Avortements clandestins : le phénomène du Cytotec en Italie

avortements clandestins italie illustration

L’IVG est légale depuis 1978 en Italie. Pourtant, des femmes continuent d’avorter clandestinement à l’aide d’un médicament initialement commercialisé contre les ulcères : le Cytotec.

Par Caroline Bordecq
Illustration © Doriane Millet

Plus de quarante ans après la légalisation de l’IVG en Italie, les avortements clandestins ne sont pas qu’un douloureux souvenir. Aujourd’hui encore, des femmes avortent en dehors du circuit légal et sans suivi médical. Florence Omorogieva est médiatrice au sein d’un dispensaire géré par l’organisation humanitaire Emergency à Castel Volturno, près de Naples. « Certaines femmes viennent chez nous pour faire une IVG et en enquêtant, on se rend compte qu’elles ont déjà essayé la méthode clandestine. Parfois, elles ont cru que ça avait fonctionné donc elles arrivent après le délai légal pour avorter [fixé à 90 jours de gestation, ndlr] », raconte-t-elle. Dans cette ville de 26 000 habitants, près de la moitié de la population est d’origine étrangère et le revenu moyen annuel très bas (12 000 € en 20201). Les femmes qui se tournent vers Florence Omorogieva viennent principalement du Nigéria. Juste en face, dans la région des Marches, qui longe la côte adriatique, Sara Fazzini connaît bien la problématique. Avec la coopérative sociale On The Road2, elle intervient auprès de prostituées. Majoritairement des Nigérianes, elles aussi. Et certaines ont aussi avorté en dehors du circuit légal. 

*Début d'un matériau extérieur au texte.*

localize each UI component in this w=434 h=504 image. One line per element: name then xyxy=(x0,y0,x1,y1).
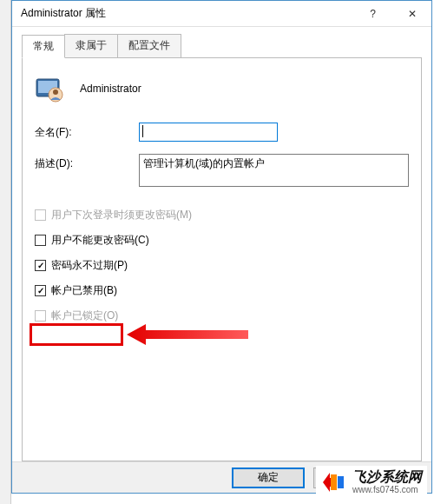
checkbox-icon xyxy=(35,209,46,221)
annotation-arrow-icon xyxy=(127,321,248,348)
tab-panel-general: Administrator 全名(F): 描述(D): 用户下次登录时须更改密码… xyxy=(22,57,422,461)
watermark-logo-icon xyxy=(321,469,347,495)
svg-marker-6 xyxy=(331,474,337,490)
fullname-input[interactable] xyxy=(139,123,278,142)
checkbox-icon xyxy=(35,285,46,296)
checkbox-account-locked: 帐户已锁定(O) xyxy=(35,308,409,323)
watermark-title: 飞沙系统网 xyxy=(352,469,422,485)
checkbox-account-disabled[interactable]: 帐户已禁用(B) xyxy=(35,283,409,298)
close-button[interactable]: ✕ xyxy=(392,1,431,26)
tab-strip: 常规 隶属于 配置文件 xyxy=(22,34,422,57)
background-window-edge xyxy=(0,0,11,504)
checkbox-password-never-expires[interactable]: 密码永不过期(P) xyxy=(35,258,409,273)
checkbox-cannot-change-password[interactable]: 用户不能更改密码(C) xyxy=(35,233,409,248)
checkbox-label: 用户不能更改密码(C) xyxy=(51,233,149,248)
fullname-label: 全名(F): xyxy=(35,123,139,140)
annotation-highlight-box xyxy=(30,323,123,346)
svg-point-3 xyxy=(53,90,58,95)
user-header: Administrator xyxy=(35,74,409,103)
svg-marker-7 xyxy=(338,476,344,488)
tab-general[interactable]: 常规 xyxy=(22,35,65,58)
user-icon xyxy=(35,74,64,103)
description-row: 描述(D): xyxy=(35,154,409,187)
fullname-row: 全名(F): xyxy=(35,123,409,142)
checkbox-icon xyxy=(35,260,46,271)
properties-dialog: Administrator 属性 ? ✕ 常规 隶属于 配置文件 Admi xyxy=(11,0,432,494)
checkbox-icon xyxy=(35,310,46,322)
checkbox-label: 用户下次登录时须更改密码(M) xyxy=(51,208,192,222)
help-icon: ? xyxy=(370,8,376,20)
svg-marker-4 xyxy=(127,324,248,345)
checkbox-must-change-password: 用户下次登录时须更改密码(M) xyxy=(35,208,409,222)
checkbox-icon xyxy=(35,235,46,246)
tab-profile[interactable]: 配置文件 xyxy=(117,34,181,57)
checkbox-label: 密码永不过期(P) xyxy=(51,258,128,273)
ok-button[interactable]: 确定 xyxy=(232,468,305,488)
checkbox-label: 帐户已锁定(O) xyxy=(51,308,118,323)
user-name: Administrator xyxy=(80,83,141,95)
window-title: Administrator 属性 xyxy=(21,6,353,21)
description-input[interactable] xyxy=(139,154,409,187)
close-icon: ✕ xyxy=(408,8,417,20)
tab-memberof[interactable]: 隶属于 xyxy=(64,34,118,57)
titlebar: Administrator 属性 ? ✕ xyxy=(12,1,431,27)
dialog-body: 常规 隶属于 配置文件 Administrator 全名(F): xyxy=(12,27,431,461)
text-caret xyxy=(142,125,143,137)
watermark-text: 飞沙系统网 www.fs0745.com xyxy=(352,469,422,495)
watermark: 飞沙系统网 www.fs0745.com xyxy=(316,466,427,499)
watermark-url: www.fs0745.com xyxy=(352,485,422,495)
help-button[interactable]: ? xyxy=(353,1,392,26)
description-label: 描述(D): xyxy=(35,154,139,171)
checkbox-label: 帐户已禁用(B) xyxy=(51,283,117,298)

Mais l’avortement clandestin n’est pas propre aux femmes étrangères. Une étude de l’Institut supérieur de la Santé a distingué – pour la première et dernière fois en 2012 – les estimations sur une année concernant les Italiennes (au moins 12 000 cas) et les étrangères (au moins 3 000 cas). En 2016, l’institut italien des statistiques (Istat) parlait de 10 000 à 13 000 avortements clandestins par an, sans donner plus de détails3.

Les freins à l’avortement
L’une des raisons qui poussent les femmes à avorter clandestinement est la difficulté à accéder à l’IVG, expliquent les travailleuses sociales. En Italie, près de sept médecins sur dix sont objecteurs de conscience4, c’est-à-dire qu’ils refusent de pratiquer l’avortement. Une enquête menée par l’association Luca Coscioni5 a par ailleurs révélé qu’au moins quinze des hôpitaux italiens comptent 100 % de gynécologues objecteurs : il est donc purement et simplement impossible d’y avorter – ce qui est pourtant interdit par la loi. La région des Marches ne fait pas exception. Ici, l’accès à l’IVG est si compliqué que la coopérative On The Road se tourne systématiquement vers le planning familial AIED, situé à 40 kilomètres. Un accord avec l’hôpital d’Ascoli Piceno, où les médecins objecteurs sont majoritaires, permet à cette association de prendre en charge les avortements en utilisant, une fois par semaine, les équipements et les locaux de l’hôpital. Les trois gynécologues qui pratiquent les IVG dans ce cadre se déplacent depuis Rome, Pérouse et même Milan.

En Italie, près de sept médecins sur dix sont objecteurs de conscience, c’est-à-dire qu’ils refusent de pratiquer l’avortement.

Et quand ce n’est pas pour éviter un parcours du combattant, c’est le dépassement du délai légal qui peut pousser les femmes à se tourner vers « des réseaux criminels », raconte Sara Fazzini. En Italie, la loi n’autorise les avortements par médicaments que jusqu’à neuf semaines d’aménorrhée. Au-delà, il faut procéder à une intervention chirurgicale. À ces obstacles s’est ajoutée la pandémie de Covid-19 : les restrictions de déplacements et la fermeture des services IVG de certains hôpitaux ont encore limité l’accès à l’avortement. Entre mars et novembre 2020, c’était d’ailleurs la première raison pour laquelle près de 400 femmes en Italie se sont tournées vers Women on Web6, une organisation internationale qui propose, en échange d’une donation de 25 €, des consultations en ligne et, dans certains cas, l’envoi par la poste de pilules abortives ou contraceptives.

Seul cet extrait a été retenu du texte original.